Right-to-die: Supreme Court to rule on assisted suicide

Justices have been asked to decide whether a prohibition on assisted suicide is compatible with the right to respect for private and family life

The widow of a man who had locked-in syndrome and a paralysed former builder are waiting to hear whether they have won a right-to-die fight in the UK's highest court.

Jane Nicklinson and Paul Lamb have asked the Supreme Court to rule that disabled people should have the right to be helped to die with dignity.

Nine Supreme Court justices analysed the issue at a hearing in London in December and are due to rule today.

A Supreme Court spokesman says justices have been asked to decide whether a prohibition on assisted suicide - outlined in the 1961 Suicide Act - is compatible with the right to respect for private and family life enshrined in the European Convention on Human Rights.

Mrs Nicklinson and Mr Lamb have argued that the law should include a “defence of necessity”.
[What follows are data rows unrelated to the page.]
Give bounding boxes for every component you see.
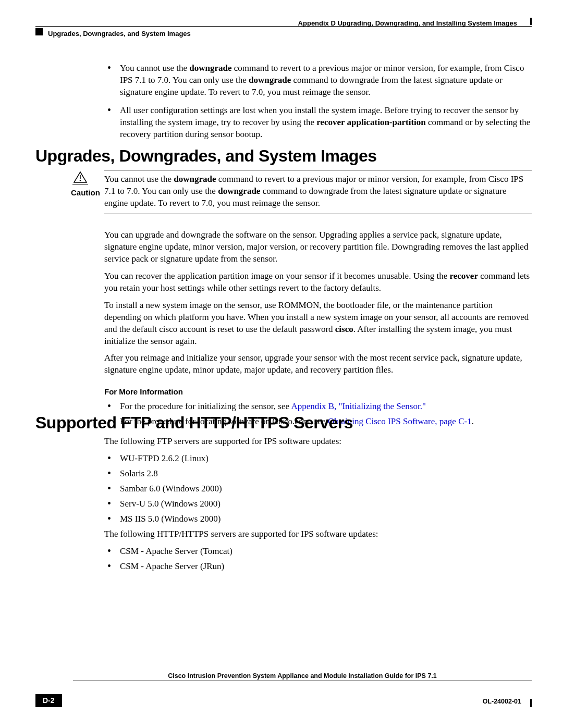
paragraph: The following FTP servers are supported …	[104, 436, 532, 448]
section-heading-servers: Supported FTP and HTTP/HTTPS Servers	[35, 412, 353, 434]
caution-text: You cannot use the downgrade command to …	[104, 170, 532, 214]
section-heading-upgrades: Upgrades, Downgrades, and System Images	[35, 145, 376, 167]
list-item: WU-FTPD 2.6.2 (Linux)	[104, 453, 532, 465]
list-item: You cannot use the downgrade command to …	[104, 63, 532, 98]
http-server-list: CSM - Apache Server (Tomcat) CSM - Apach…	[104, 546, 532, 573]
page: Appendix D Upgrading, Downgrading, and I…	[0, 0, 563, 728]
paragraph: You can upgrade and downgrade the softwa…	[104, 229, 532, 265]
ftp-server-list: WU-FTPD 2.6.2 (Linux) Solaris 2.8 Sambar…	[104, 453, 532, 525]
list-item: For the procedure for initializing the s…	[104, 401, 532, 413]
header-appendix-label: Appendix D Upgrading, Downgrading, and I…	[298, 19, 517, 28]
caution-block: Caution You cannot use the downgrade com…	[73, 170, 532, 214]
for-more-info-heading: For More Information	[104, 387, 532, 397]
svg-point-1	[80, 180, 81, 181]
header-edge-mark	[523, 18, 532, 25]
paragraph: The following HTTP/HTTPS servers are sup…	[104, 528, 532, 540]
caution-label: Caution	[71, 188, 100, 198]
footer-book-title: Cisco Intrusion Prevention System Applia…	[73, 672, 532, 681]
paragraph: You can recover the application partitio…	[104, 270, 532, 294]
list-item: MS IIS 5.0 (Windows 2000)	[104, 513, 532, 525]
paragraph: To install a new system image on the sen…	[104, 300, 532, 348]
list-item: Serv-U 5.0 (Windows 2000)	[104, 498, 532, 510]
caution-icon	[72, 171, 88, 184]
list-item: Sambar 6.0 (Windows 2000)	[104, 483, 532, 495]
section1-body: You can upgrade and downgrade the softwa…	[104, 229, 532, 430]
list-item: Solaris 2.8	[104, 468, 532, 480]
header-square-icon	[35, 28, 43, 35]
list-item: CSM - Apache Server (Tomcat)	[104, 546, 532, 558]
header-topic-label: Upgrades, Downgrades, and System Images	[48, 29, 191, 39]
footer-page-number: D-2	[35, 694, 62, 707]
list-item: All user configuration settings are lost…	[104, 105, 532, 141]
section2-body: The following FTP servers are supported …	[104, 436, 532, 575]
link-appendix-b[interactable]: Appendix B, "Initializing the Sensor."	[291, 401, 425, 411]
page-header: Appendix D Upgrading, Downgrading, and I…	[35, 19, 532, 50]
page-footer: Cisco Intrusion Prevention System Applia…	[35, 681, 532, 707]
footer-edge-mark	[530, 699, 532, 707]
footer-doc-id: OL-24002-01	[483, 697, 521, 706]
list-item: CSM - Apache Server (JRun)	[104, 561, 532, 573]
paragraph: After you reimage and initialize your se…	[104, 352, 532, 376]
top-bullet-list: You cannot use the downgrade command to …	[104, 63, 532, 147]
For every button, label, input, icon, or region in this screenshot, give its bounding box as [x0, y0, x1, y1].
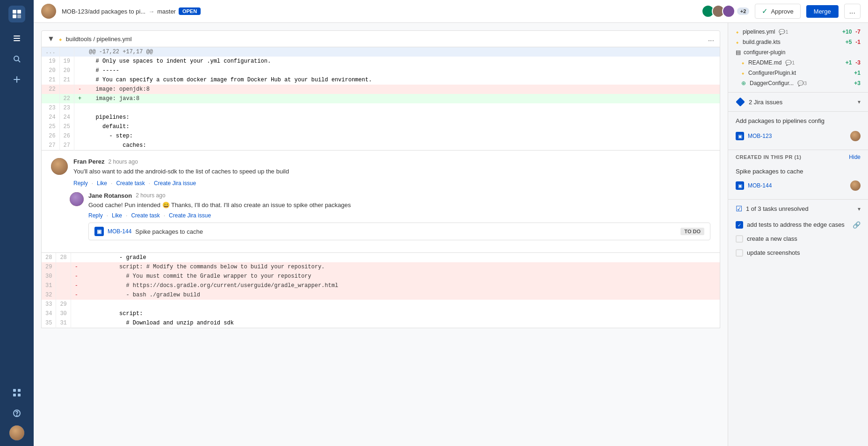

They say doctors should be allowed to assist suicide when people have a “voluntary, clear, settled and informed” wish to end their life but cannot do so without medical assistance.

The issue has already been analysed by the High Court and Court of Appeal.

Mr Nicklinson started the legal fight.

Mrs Nicklinson, who is in her late 50s and comes from Melksham, Wiltshire, says she and fellow campaigners have done all they can.

Her husband Tony - who started the legal fight - died aged 58 in August 2012.

Mr Lamb, who is also in his late 50s and comes from Bramley, Leeds, was left paralysed after a 1990 road accident.